Ell’ m’a puni de ce culot
En me tenant le bec dans l’eau.
Et j’ai dû pour l’apitoyer
Faire mine de me noyer.

Sie hat mich für diese Dreistigkeit bestraft,
Indem sie mir den Schnabel ins Wasser hielt
(indem sie mich am ausgestreckten Arm verhungern ließ)
Und ich habe, um ihr Mitleid zu gewinnen,
Vortäuschen müssen, dass ich ertrinke.

Obwohl es im folgenden in erster Linie um die Form gehen soll, sei eine inhaltliche Frage vorausgeschickt:

Comme une sœur, tête coupée,
Ell’ ressemblait à sa poupée.
Dans la rivière, elle est venue
Tremper un peu son pied menu. 
In der ersten Strophe interessant ist das »Auftauchen« des abgeschnittenen Kopfes. Ich erinnere nochmals an die Lautlichkeit und Dynamik der Sprache. Der erste Vers Comme une sœur tête coupée... fällt sozusagen aus dem »Nichts« dem Hörer ins Ohr. Die brutale Assoziation des abgetrennten Kopfes klärt sich im gesamten Chanson nicht mehr auf. Auch die zweite Zeile bringt diesbezüglich keine Besserung. Auf jeden Fall ergibt sich eine begriffliche Reihung: Schwester – Kopf (kopflos) – Puppe; inhaltlich spielt Brassens hier mit der Wendung ressembler comme un frère à qqn (jmdm wie ein Bruder ähneln). Von der Interpretation her ist die erste Strophe mit Blick auf die nachfolgenden Strophen relativ eindeutig: Wie man als Kompliment sagt: »Das soll Ihre Tochter sein? Geben Sie zu, das ist Ihre Schwester...« wird hier dieses Bild der Mutter als Schwester der Tochter auf Mädchen als Schwester der Puppe umgemünzt. Der abgetrennte Kopf könnte insofern darauf schließen lassen, dass die Puppe »ausgedient« hat (hier wäre ein Rückgriff auf die deutsche nicht ganz eindeutige Formulierung ähnlich bis auf den Kopf möglich). Sprachlich gesehen, könnte hier die Wendung donner sa tête à couper (si...) im Hintergrund stehen, also: ich lass mir den Kopf abschlagen, wenn sie und ihre Puppe nicht wie Schwestern aussehen... allerdings abgewandelt als Rückblick auf das Endergebnis: und den Kopf hatte ich dann tatsächlich eingebüßt...

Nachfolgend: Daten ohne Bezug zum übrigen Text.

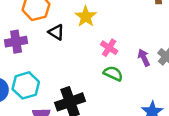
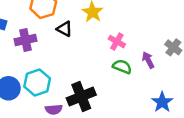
purple arrow: (144, 58) -> (148, 60), moved

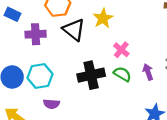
black triangle: (64, 29) -> (74, 30), size x1.5
black cross: (81, 96) -> (91, 75), moved

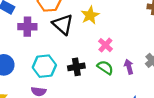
black cross: (91, 75) -> (76, 67), size x0.7
cyan hexagon: (40, 76) -> (44, 66), moved

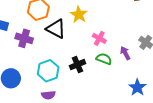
purple cross: (27, 27) -> (24, 38), turned 30

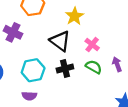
black triangle: (56, 29) -> (60, 41), moved

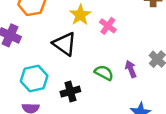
pink cross: (92, 45) -> (108, 26), moved
black cross: (65, 69) -> (70, 92), moved

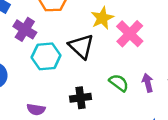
pink cross: (108, 26) -> (130, 34), size x1.5
cyan hexagon: (34, 78) -> (46, 56), moved

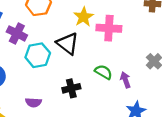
pink cross: (130, 34) -> (109, 28), turned -35
purple arrow: (148, 83) -> (125, 80), moved

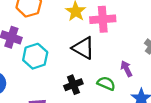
black triangle: (68, 43) -> (83, 48), moved
green semicircle: (103, 72) -> (106, 83), moved

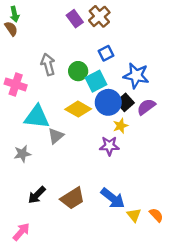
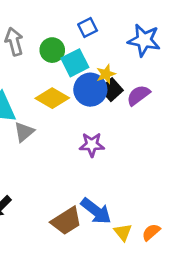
blue star: (136, 76) -> (144, 40), moved
yellow star: (121, 126) -> (106, 74), moved
brown trapezoid: (73, 198) -> (66, 221), moved
orange semicircle: (156, 215) -> (151, 232), turned -88

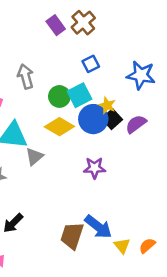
green circle: (52, 50) -> (59, 96), moved
yellow star: (106, 74) -> (107, 105), turned -30
brown trapezoid: (66, 221) -> (72, 236), turned 140

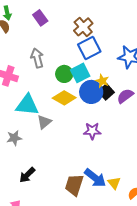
brown cross: (83, 23) -> (83, 27), moved
purple rectangle: (56, 25) -> (40, 18), moved
blue square: (91, 64) -> (89, 48), size x1.6
yellow triangle: (122, 246) -> (114, 183), moved

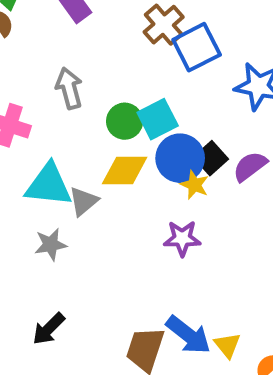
blue square: (89, 48) -> (197, 47), moved
yellow star: (102, 81) -> (195, 185), moved
yellow diamond: (64, 98) -> (125, 170), turned -30
gray triangle: (44, 122) -> (84, 201), moved
gray star: (14, 138) -> (51, 244), moved

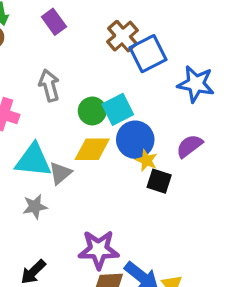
black square: (211, 158) -> (159, 181), moved, turned -30
purple star: (182, 238) -> (99, 250), moved, size x1.4

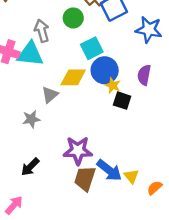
green circle: (92, 111) -> (73, 18), moved
purple semicircle: (189, 146) -> (144, 75), turned -42
cyan triangle: (33, 160) -> (30, 54), moved

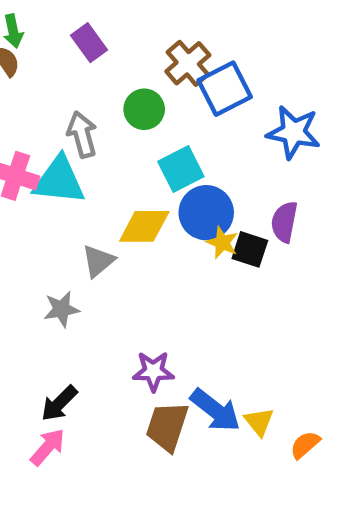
black square: (122, 101) -> (250, 249), moved
purple star: (78, 151) -> (153, 371), size x0.7
pink arrow: (14, 205) -> (48, 447), moved

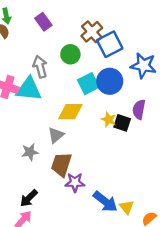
blue circle: (206, 213) -> (110, 81), moved
gray triangle: (98, 261) -> (56, 135), moved
brown trapezoid: (167, 426) -> (61, 164), moved

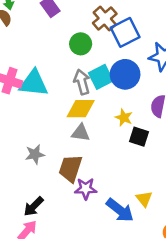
gray arrow: (40, 67) -> (82, 82), moved
black square: (122, 123) -> (139, 137), moved
gray triangle: (56, 135) -> (81, 133), moved, turned 48
yellow triangle: (127, 207) -> (144, 199), moved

Wie dem auch sei, als Übersetzer wollen wir uns hier nicht festlegen, um nicht unsere Interpretation in den Vordergrund zu rücken. Behalten wir also den tête coupée im Hinterkopf. Gehen wir erst einmal wieder weg vom Direkt-Inhaltlichen hin zur Form. Metrik und Reim sollen dabei als »übliche« Formelemente weniger interessieren, sondern die für dieses Chanson wesentlichen Formquellen:

Comme une sœur, tête coupée,
Ell’ ressemblait à sa poupée.
Dans la rivière, elle est venue
Tremper un peu son pied menu.

Par une ruseà ma façon,
Je fais semblant d’être un poisson.
Je me déguise en cachalot
Et je me couche au fond de l’eau.

J’ai le bonheur, grâce à ce biais,
De lui croquerun bout de pied.
Jamais requin n’a, j’en réponds,
Jamais rien goûté d’aussi bon.

Ell’ m’a puni de ce culot
En me tenant le bec dans l’eau.
Et j’ai dû pour l’apitoyer
Faire mine de me noyer.

SPRACHSTRUKTURELLE ANSPIELUNG:
Die erste Strophe endet mit einem pied menu. Das mag in erster Linie sicher als schmaler, feiner Fuß aufzufassen sein, aber über die Reihung PIED MENU -- RUSE -- CROQUER UN BOUT DE PIED kommt hintergründig eine Apposition pied-menu ins Spiel, ein Fuß à la Carte, ein – wenn man die Bedeutung und Deutung zusammennimmt: feines Fußmenü bzw. feiner Menüfuß.Und so erlangt das Wort ruse zu Beginn der zweiten Strophe hintergründig eine zutiefst sprachsystematische Bedeutung.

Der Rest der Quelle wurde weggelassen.